Olhar para trás e… sorrir ou “matar”


Parado num semáforo vermelho à entrada de Lisboa, eu dou conta que no carro à minha frente há um condutor que aproveita aqueles segundos de descanso para se virar e brincar com uma criança sentada na cadeira colocada no banco por detrás dele e da qual eu só consigo ver a parte superior do encosto.
Sorrio inevitavelmente pelo impacto da imagem que tenho à minha frente e os nossos olhares acabam por se cruzar, o meu e o do homem que reparando que eu estou assim a sorrir, me responde com o acenar de um olá.
O semáforo passa depois a verde, nós arrancamos em direcção aos destinos que nos colocaram ali naquela tarde da cidade; e no rádio do meu carro escuto Amália à conversa com João Ferreira Rosa antes de interpretar o fantástico “Foi Deus”.
Às vezes o nosso nervoso miudinho induzido pelo trânsito, o mau humor de horas com quilómetros de filas, “tropeça” assim em gestos que resultam em sorrisos e nos adoçam o humor feito de tantos pensamentos e tantas palavras com elevado grau de uma corrosiva acidez.
Com o benefício da ajuda de uma banda sonora de excelência.
Na missa das seis e meia na Basílica dos Mártires, ao Chiado, estou sentado no último banco e tenho ao meu lado um casal de jovens Japoneses com uma criança que terá uns dois anos e que aproveita o espaço entre bancos para circular de pai para mãe, e vice-versa, e aproveita a acústica do templo para emitir uns sons algo agudos mas para mim completamente imperceptíveis.
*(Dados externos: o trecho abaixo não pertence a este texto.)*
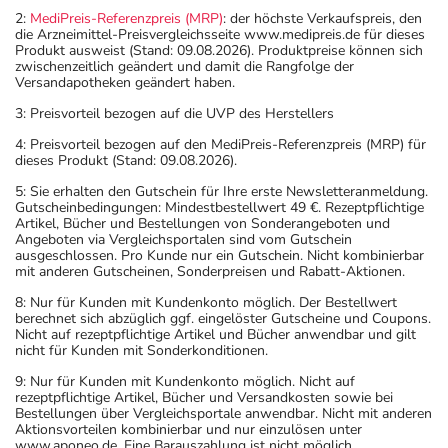
2:
MediPreis-Referenzpreis (MRP)
: der höchste Verkaufspreis, den
die Arzneimittel-Preisvergleichsseite www.medipreis.de für dieses
Produkt ausweist (Stand: 09.08.2026). Produktpreise können sich
zwischenzeitlich geändert und damit die Rangfolge der
Versandapotheken geändert haben.
3: Preisvorteil bezogen auf die UVP des Herstellers
4: Preisvorteil bezogen auf den MediPreis-Referenzpreis (MRP) für
dieses Produkt (Stand: 09.08.2026).
5: Sie erhalten den Gutschein für Ihre erste Newsletteranmeldung.
Gutscheinbedingungen: Mindestbestellwert 49 €. Rezeptpflichtige
Artikel, Bücher und Bestellungen von Sonderangeboten und
Angeboten via Vergleichsportalen sind vom Gutschein
ausgeschlossen. Pro Kunde nur ein Gutschein. Nicht kombinierbar
mit anderen Gutscheinen, Sonderpreisen und Rabatt-Aktionen.
8: Nur für Kunden mit Kundenkonto möglich. Der Bestellwert
berechnet sich abzüglich ggf. eingelöster Gutscheine und Coupons.
Nicht auf rezeptpflichtige Artikel und Bücher anwendbar und gilt
nicht für Kunden mit Sonderkonditionen.
9: Nur für Kunden mit Kundenkonto möglich. Nicht auf
rezeptpflichtige Artikel, Bücher und Versandkosten sowie bei
Bestellungen über Vergleichsportale anwendbar. Nicht mit anderen
Aktionsvorteilen kombinierbar und nur einzulösen unter
www.aponeo.de. Eine Barauszahlung ist nicht möglich.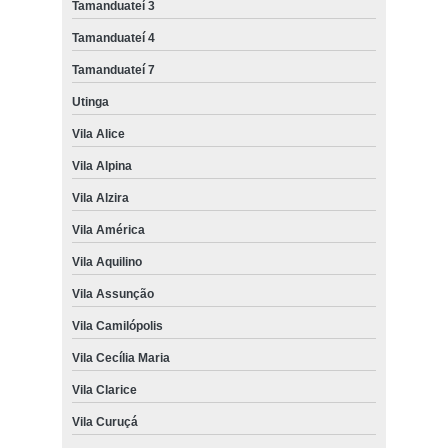
Tamanduateí 3
Tamanduateí 4
Tamanduateí 7
Utinga
Vila Alice
Vila Alpina
Vila Alzira
Vila América
Vila Aquilino
Vila Assunção
Vila Camilópolis
Vila Cecília Maria
Vila Clarice
Vila Curuçá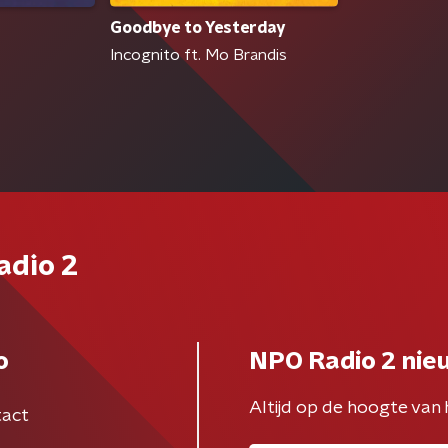
Goodbye to Yesterday
Incognito ft. Mo Brandis
adio 2
o
NPO Radio 2 nie
Altijd op de hoogte van 
act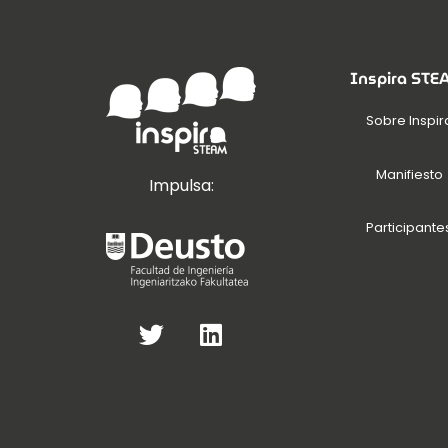
Inspira ST
Sobre Inspir
Manifiesto
Impulsa:
Participante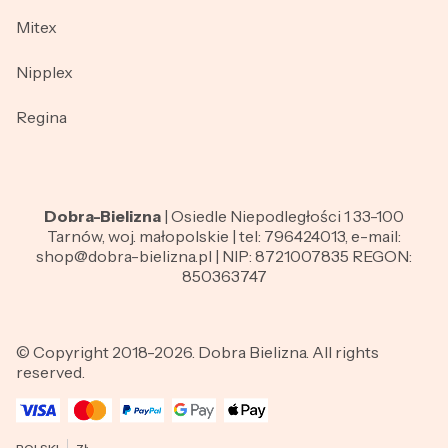
Mitex
Nipplex
Regina
Dobra-Bielizna
| Osiedle Niepodległości 1 33-100
Tarnów, woj. małopolskie | tel: 796424013, e-mail:
shop@dobra-bielizna.pl | NIP: 8721007835 REGON:
850363747
© Copyright 2018-2026. Dobra Bielizna. All rights
reserved.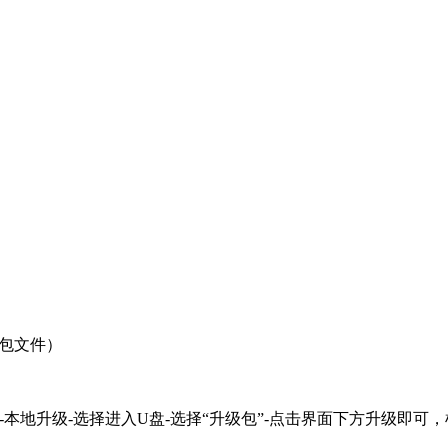
级包文件
）
统升级-本地升级-选择进入U盘-选择“升级包”-点击界面下方升级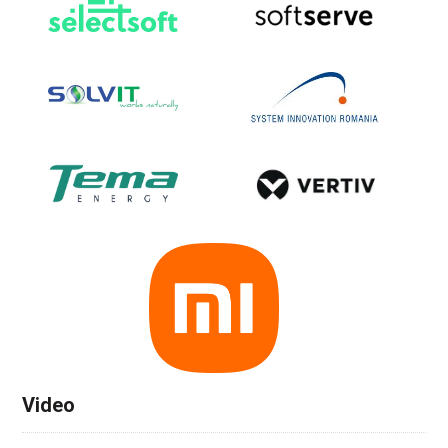
Video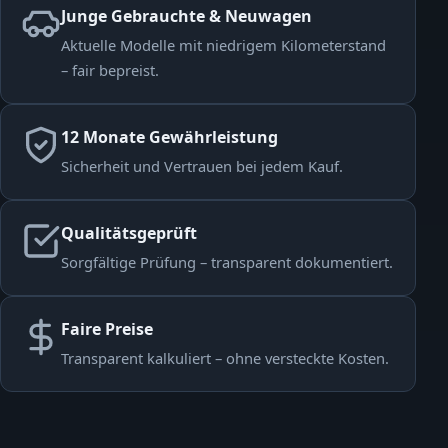
Junge Gebrauchte & Neuwagen
Aktuelle Modelle mit niedrigem Kilometerstand
– fair bepreist.
12 Monate Gewährleistung
Sicherheit und Vertrauen bei jedem Kauf.
Qualitätsgeprüft
Sorgfältige Prüfung – transparent dokumentiert.
Faire Preise
Transparent kalkuliert – ohne versteckte Kosten.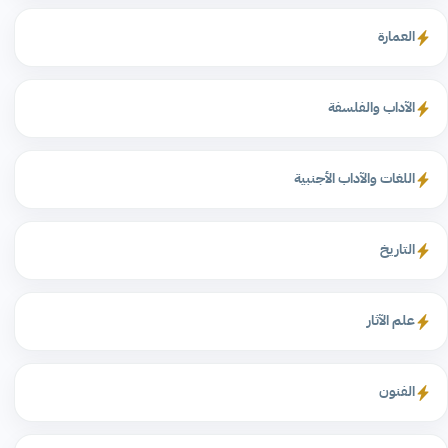
العمارة
الآداب والفلسفة
اللغات والآداب الأجنبية
التاريخ
علم الآثار
الفنون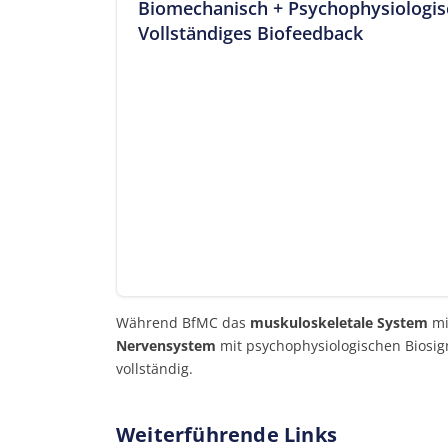
Biomechanisch + Psychophysiologis
Vollständiges Biofeedback
Während BfMC das
muskuloskeletale System
mi
Nervensystem
mit psychophysiologischen Biosig
vollständig.
Weiterführende Links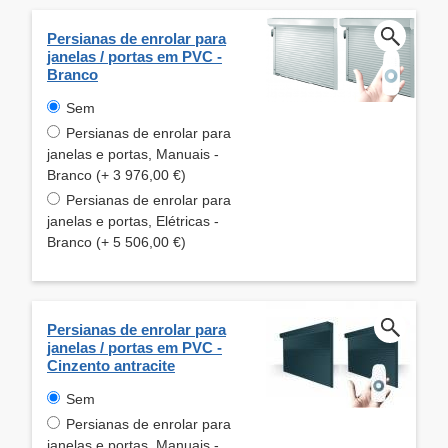
Persianas de enrolar para
janelas / portas em PVC -
Branco
Sem
Persianas de enrolar para
janelas e portas, Manuais -
Branco (+ 3 976,00 €)
Persianas de enrolar para
janelas e portas, Elétricas -
Branco (+ 5 506,00 €)
Persianas de enrolar para
janelas / portas em PVC -
Cinzento antracite
Sem
Persianas de enrolar para
janelas e portas, Manuais -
Ali à volta quase todos sorrimos para ela e para os seus progenitores, até para lhes passarmos algum conforto que atenue o desconforto que já manifestam pelo facto de a filha estar a aproveitar o momento para aquela performance num misto de canto e ginástica.
Todos, excepto uma senhora que sentada no banco imediatamente à frente e com um gorro de lã enfiado na cabeça já com aspecto de septuagenária, olha para trás com um olhar feroz, daqueles que matam os próprios e os que estão nas redondezas, que é o meu caso.
O padre fala do baptismo de Jesus e das águas do Rio Jordão, do Homem novo, mas a “velha” não o escuta e continua a olhar até ao momento em que eu resolvo intervir e lhe faço uma careta pondo a língua de fora.
Talvez a senhora tenha chegado a casa alguns minutos depois a falar de um psicopata e louco barbudo que lhe pôs a língua de fora na missa… Pois sim.
Às vezes as circunstâncias onde pensamos ir beber paz servem-nos “guerra” e uma desagradável sensação de desconforto.
Essa tão atractiva imprevisibilidade da vida.
E Deus, muito mais do que entre os altares barrocos de uma basílica, mora entre bancos de um automóvel parado num semáforo à entrada da cidade… e na voz de Amália, claro.